**Task prompt**
Narrow the data below down to the lines containing "Division".

**Record excerpts**
***

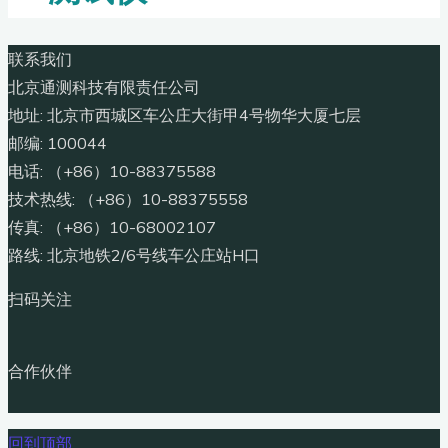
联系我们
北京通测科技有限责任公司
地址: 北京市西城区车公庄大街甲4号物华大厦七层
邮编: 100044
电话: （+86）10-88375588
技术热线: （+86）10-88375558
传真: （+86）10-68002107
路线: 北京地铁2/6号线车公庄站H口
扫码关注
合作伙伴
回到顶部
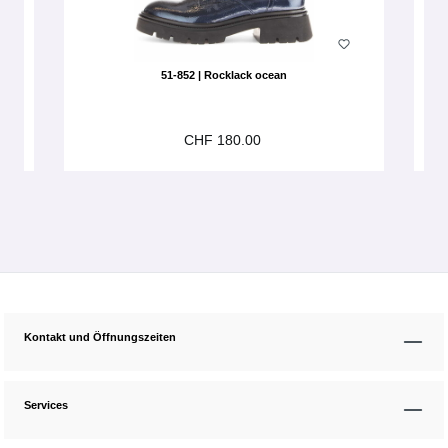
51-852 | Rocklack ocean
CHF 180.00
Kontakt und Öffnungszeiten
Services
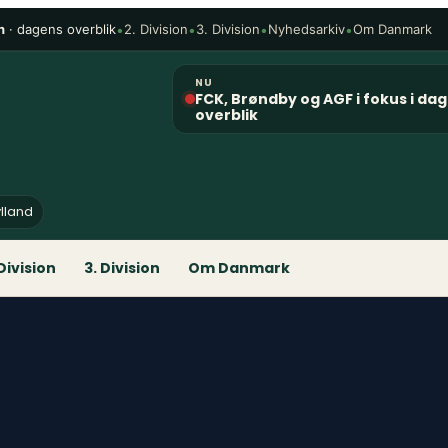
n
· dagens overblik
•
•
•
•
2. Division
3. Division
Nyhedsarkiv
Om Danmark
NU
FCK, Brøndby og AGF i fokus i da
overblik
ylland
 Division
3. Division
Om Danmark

***

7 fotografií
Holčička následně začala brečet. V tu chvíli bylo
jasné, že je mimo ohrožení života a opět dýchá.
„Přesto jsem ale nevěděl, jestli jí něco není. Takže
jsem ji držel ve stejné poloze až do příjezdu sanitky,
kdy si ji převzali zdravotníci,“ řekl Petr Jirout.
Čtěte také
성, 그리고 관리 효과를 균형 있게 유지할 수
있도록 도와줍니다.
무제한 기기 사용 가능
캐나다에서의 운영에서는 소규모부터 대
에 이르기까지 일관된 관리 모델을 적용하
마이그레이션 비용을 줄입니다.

***

**Your solution**
2. Division
3. Division
 Division
3. Division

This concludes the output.